Since miR-4443 was up-regulated following both leptin and insulin treatment, we hypothesized that its promoter or enhancer regions may contain the CCAAT motif, which binds transcription factors from the CCAAT-enhancer-binding proteins (C/EBP) family, that act downstream of MEK1/2 in leptin and insulin signaling [3, 40‐43] and were previously described as up-regulated by both insulin and leptin [44, 45]. To investigate this possibility, a 10 kb region of the human genomic sequence upstream of pre-miR-4443, which contains no other known genes on the same (plus) strand, was analyzed using the Cister algorithm [33]. Two high-score (0.99) matches for CCAAT motifs were found at positions 1903–18 and 1955–70 of the sequence, in addition to other adjacent cis-elements predicted to bind SP1 and E2F transcription factors that combine to form a predicted high probability enhancer region ~8 kb upstream of the miR-4443-encoding locus (Additional file 4: Figure S2). Additional binding motifs present on the opposite (minus) strand at the same locus, likely affect the expression of the adjacent CDC25A gene.
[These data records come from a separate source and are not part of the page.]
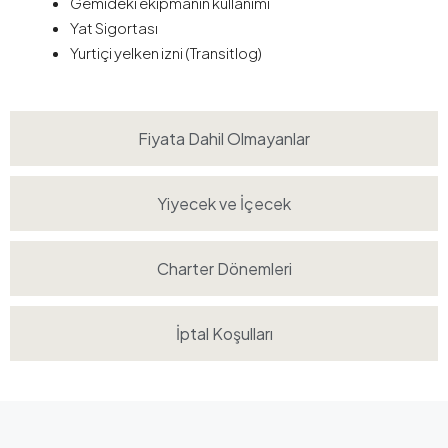
Gemideki ekipmanın kullanımı
Yat Sigortası
Yurtiçi yelken izni (Transitlog)
Fiyata Dahil Olmayanlar
Yiyecek ve İçecek
Charter Dönemleri
İptal Koşulları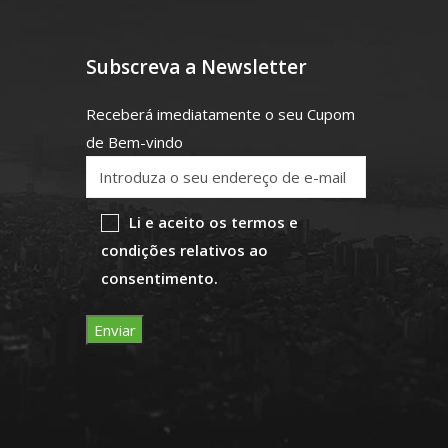
Subscreva a Newsletter
Receberá imediatamente o seu Cupom
de Bem-vindo
Li e aceito os termos e
condições relativos ao
consentimento.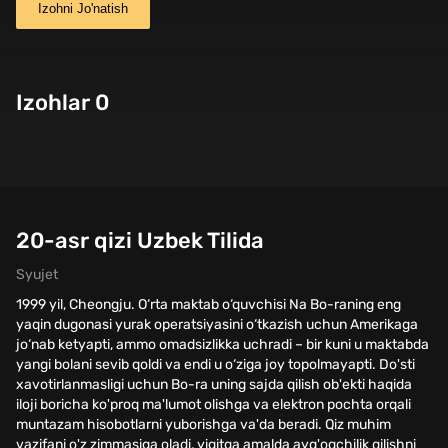
Izohni Jo'natish
Izohlar 0
20-asr qizi Uzbek Tilida
Syujet
1999 yil, Cheongju. O‘rta maktab o‘quvchisi Na Bo-raning eng
yaqin dugonasi yurak operatsiyasini o‘tkazish uchun Amerikaga
jo‘nab ketyapti, ammo omadsizlikka uchradi – bir kuni u maktabda
yangi bolani sevib qoldi va endi u o‘ziga joy topolmayapti. Do'sti
xavotirlanmasligi uchun Bo-ra uning sajda qilish ob'ekti haqida
iloji boricha ko'proq ma'lumot olishga va elektron pochta orqali
muntazam hisobotlarni yuborishga va'da beradi. Qiz muhim
vazifani o'z zimmasiga oladi, yigitga amalda ayg'oqchilik qilishni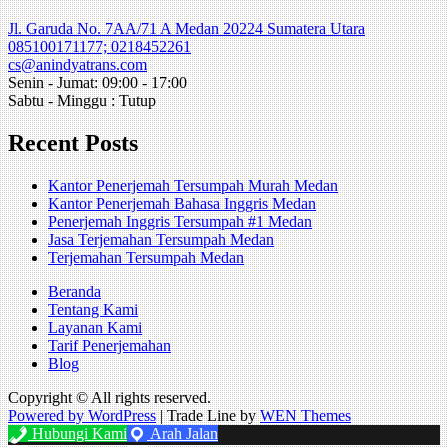
Jl. Garuda No. 7AA/71 A Medan 20224 Sumatera Utara
085100171177; 0218452261
cs@anindyatrans.com
Senin - Jumat: 09:00 - 17:00
Sabtu - Minggu : Tutup
Recent Posts
Kantor Penerjemah Tersumpah Murah Medan
Kantor Penerjemah Bahasa Inggris Medan
Penerjemah Inggris Tersumpah #1 Medan
Jasa Terjemahan Tersumpah Medan
Terjemahan Tersumpah Medan
Beranda
Tentang Kami
Layanan Kami
Tarif Penerjemahan
Blog
Copyright © All rights reserved.
Powered by WordPress
|
Trade Line by
WEN Themes
Hubungi Kami
Arah Jalan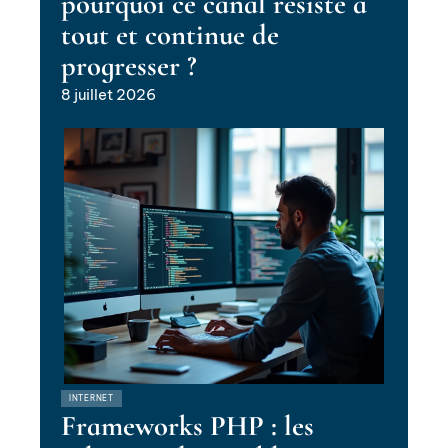
pourquoi ce canal résiste à
tout et continue de
progresser ?
8 juillet 2026
INTERNET
Frameworks PHP : les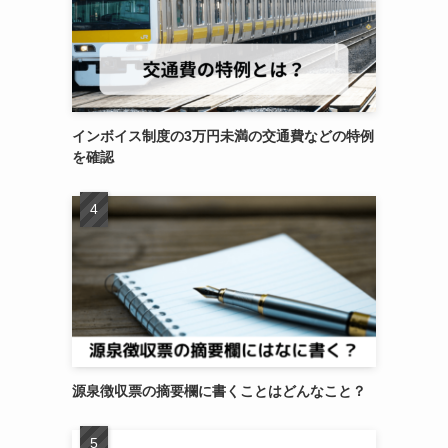
インボイス制度の3万円未満の交通費などの特例
を確認
源泉徴収票の摘要欄に書くことはどんなこと？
This in-silico analysis suggests that miR-4443 is regulated by the MEK1/2 – C/EBP pathway downstream of both the insulin and leptin receptors, providing a possible explanation for the similar effects of exposure to insulin and leptin on miR-4443 and its downstream targets.

To assess if MEK1/2 indeed regulate miR-4443 downstream of leptin and insulin signaling, HCT-116 cells were pre-incubated for 45 min with or without a MEK inhibitor, PD-98059 (10 μM), before being exposed to leptin (100 ng/ml) or insulin (20 ng/ml) for 24 h. The inhibitor attenuated the leptin-induced up-regulation of miR-4443 (Fig. 4a). A similar trend was observed with insulin, although the up-regulation was modest (Fig. 4a). Co-treatment with PD-98059 also abolished the down-regulation of NCOA1 and TRAF4 mRNA levels by leptin in these cells (Fig. 4b). These results support the notion that miR-4443 is regulated by the MEK1/2 – C/EBP pathway downstream of both the insulin and leptin receptors, although it is impossible to discount other, miR-4443-independent signaling pathways that could affect the levels of NCOA1 and TRAF4 downstream of these receptors.